Dalam konferensi pers APBN Kita Edisi Desember 2022 Menteri Keuangan (Menkeu) Sri Mulyani Indrawati menyebutkan, hingga 14 Desember 2022, Pendapatan Negara tercapai sebesar Rp2.479,9 triliun atau 109,4% dari Pagu.
Kinerja penerimaan pajak masih tumbuh positif, konsisten sejak April 2021 sejalan dengan pemulihan ekonomi.
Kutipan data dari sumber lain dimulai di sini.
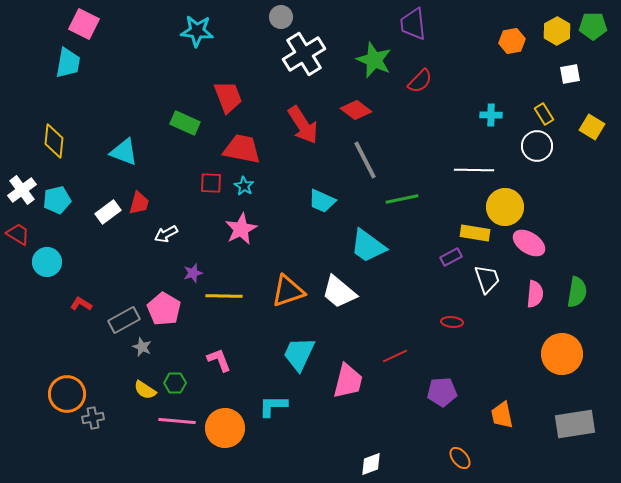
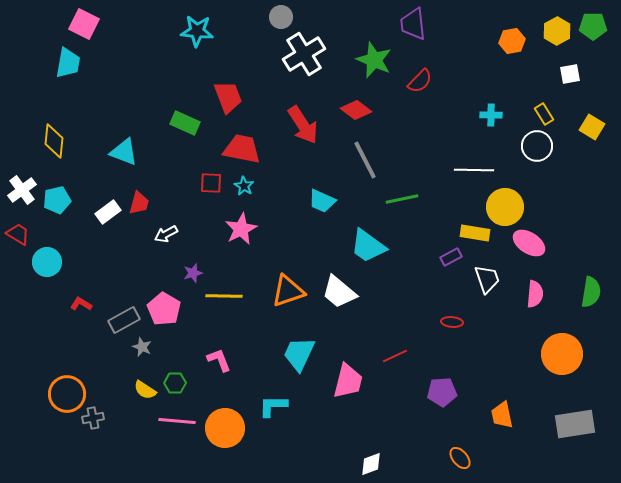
green semicircle at (577, 292): moved 14 px right
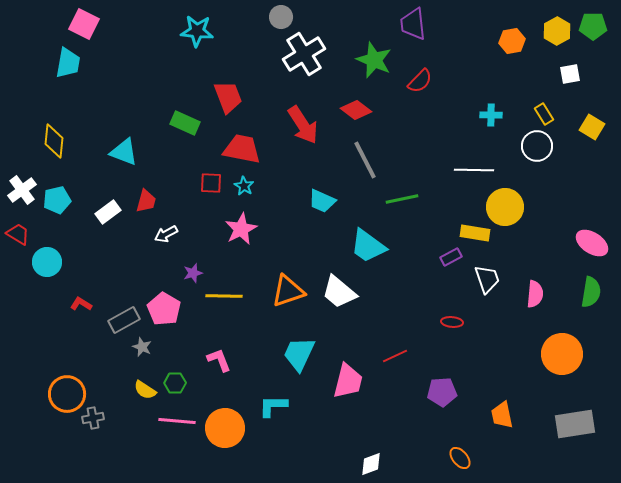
red trapezoid at (139, 203): moved 7 px right, 2 px up
pink ellipse at (529, 243): moved 63 px right
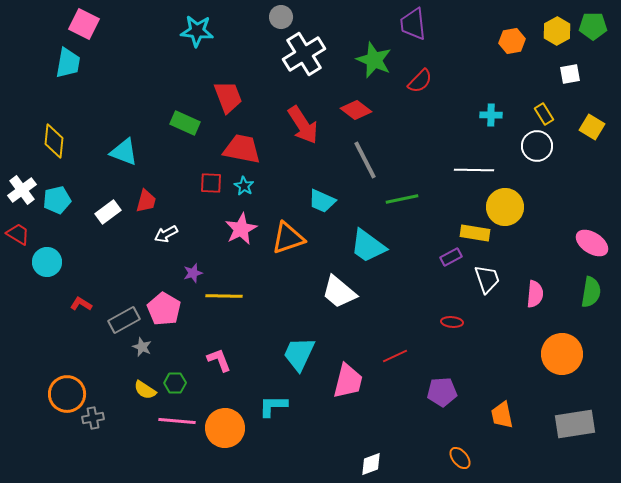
orange triangle at (288, 291): moved 53 px up
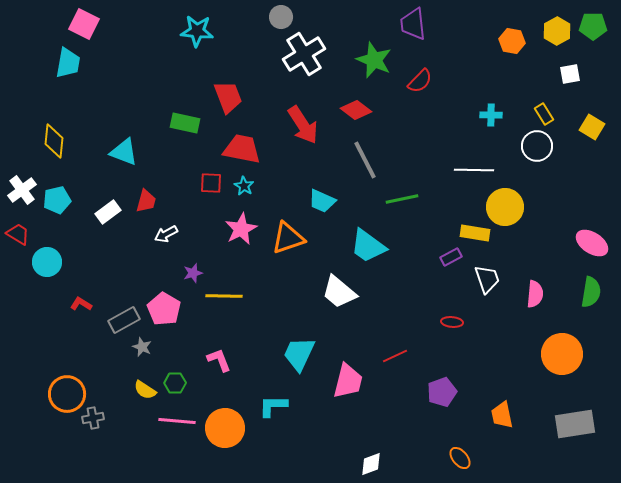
orange hexagon at (512, 41): rotated 20 degrees clockwise
green rectangle at (185, 123): rotated 12 degrees counterclockwise
purple pentagon at (442, 392): rotated 16 degrees counterclockwise
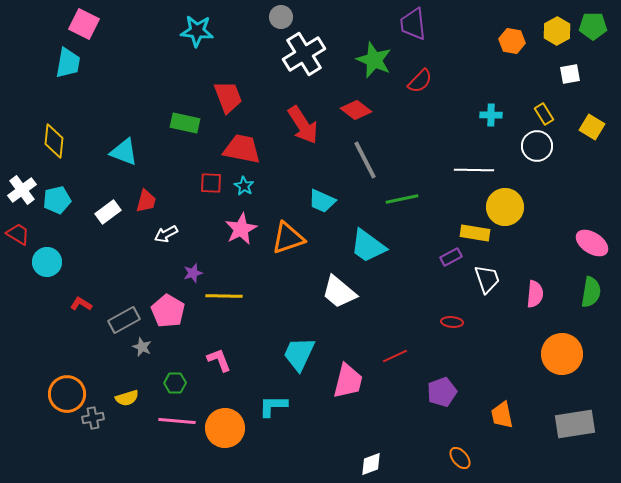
pink pentagon at (164, 309): moved 4 px right, 2 px down
yellow semicircle at (145, 390): moved 18 px left, 8 px down; rotated 50 degrees counterclockwise
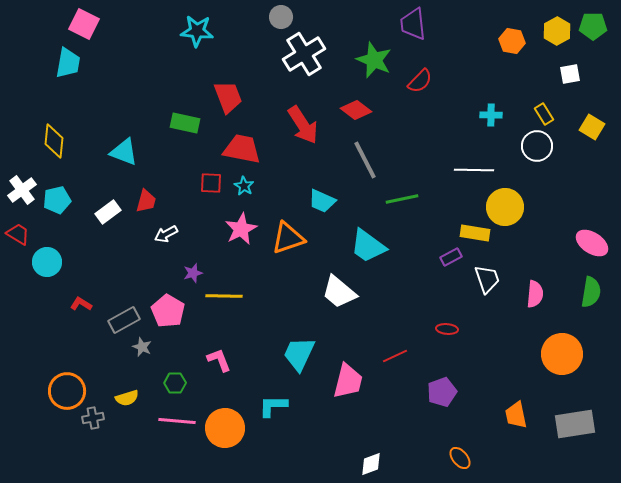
red ellipse at (452, 322): moved 5 px left, 7 px down
orange circle at (67, 394): moved 3 px up
orange trapezoid at (502, 415): moved 14 px right
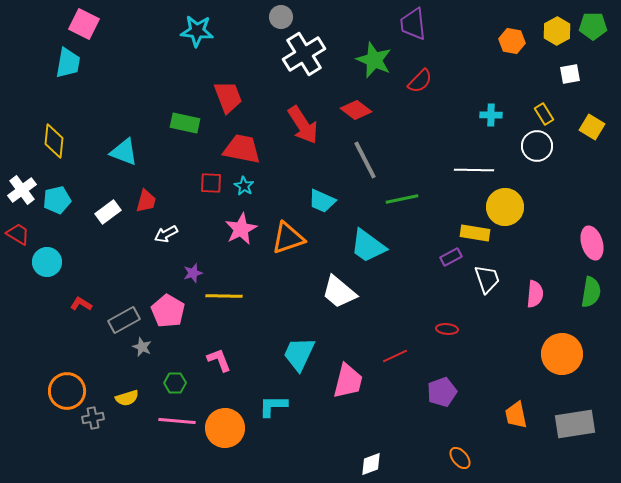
pink ellipse at (592, 243): rotated 40 degrees clockwise
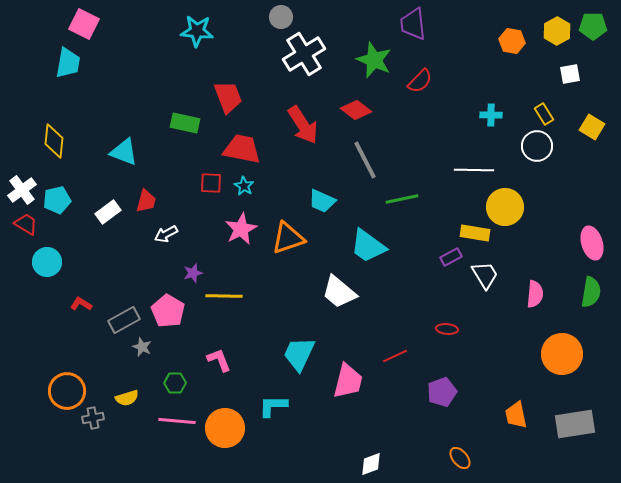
red trapezoid at (18, 234): moved 8 px right, 10 px up
white trapezoid at (487, 279): moved 2 px left, 4 px up; rotated 12 degrees counterclockwise
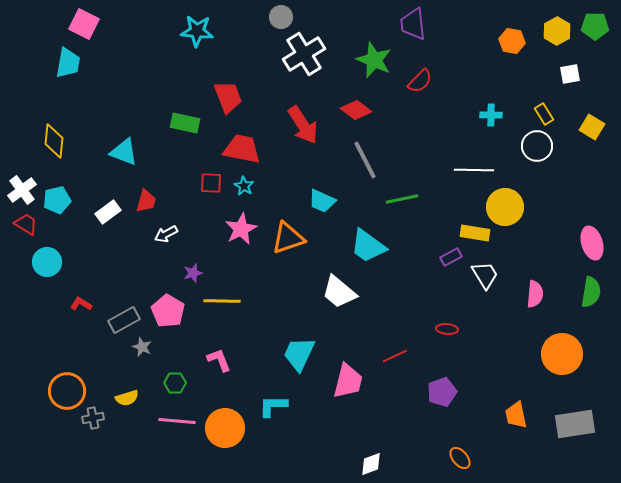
green pentagon at (593, 26): moved 2 px right
yellow line at (224, 296): moved 2 px left, 5 px down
Kinerja penerimaan pajak yang sangat baik hingga 14 Desember 2022 mencapai Rp1.634,4 triliun, atau 110,1% dari Pagu dan tumbuh 41,9% (yoy).
Kinerja penerimaan pajak yang baik tersebut masih dipengaruhi oleh tren peningkatan harga komoditas, pertumbuhan ekonomi yang ekspansif, serta implementasi UU HPP seperti penyesuaian tarif PPN, PPN PMSE, serta Pajak Fintech dan Kripto.
Penerimaan Kepabeanan dan Cukai terealisasi sebesar Rp293,1 triliun atau 98,0% dari Pagu dan tumbuh 20,0% (yoy), didukung kinerja positif seluruh komponen. Kinerja Bea Masuk secara akumulatif masih tumbuh signifikan sebesar 33,1% (yoy) antara lain dipengaruhi oleh peningkatan kinerja impor nasional, tingginya harga komoditas, serta menguatnya kembali aktivitas ekonomi dan industri.
Selanjutnya, penerimaan Bea Keluar juga mencatatkan pertumbuhan dua digit secara akumulatif, yaitu tumbuh 21,7% (yoy) dipengaruhi oleh penurunan harga Referensi CPO serta kenaikan volume dan harga konsentrat tembaga didorong naiknya permintaan dari Jepang. Selanjutnya, realiisasi cukai tumbuh 17,0% (yoy) dipengaruhi efek kenaikan tarif tertimbang di tengah penurunan produksi HT.
Kinerja PNBP sampai dengan 14 Desember 2022 mencapai Rp551,1 triliun (114,4 % dari Pagu). Jika dibandingkan dengan tahun lalu, realisasi PNBP tumbuh 33,2% (yoy) atau meningkat Rp137,4 triliun dari tahun sebelumnya yang terutama didorong dari Pendapatan SDA, KND, dan PNBP Lainnya.
Realisasi PNBP SDA migas tumbuh 56,5% (yoy), terutama didorong kenaikan rata-rata ICP selama sebelas bulan terakhir. Selanjutnya, realisasi PNBP SDA non-migas tumbuh 121,8% (yoy), terutama disebabkan kenaikan harga minerba. Selanjutnya, realisasi PNBP dari KND tumbuh 33,1% (yoy), terutama berasal dari kenaikan dividen BUMN Perbankan yang tumbuh 80,9% (yoy). Realisasi PNBP lainnya tumbuh 37,3% (yoy), didorong kenaikan pendapatan dari Penjualan Hasil Tambang dan pendapatan DMO (Domestic Market Obligation) minyak mentah. Realisasi PNBP dari BLU terkontraksi 30,1% (yoy) akibat turunnya Pendapatan Pengelolaan Dana Perkebunan Kepala Sawit.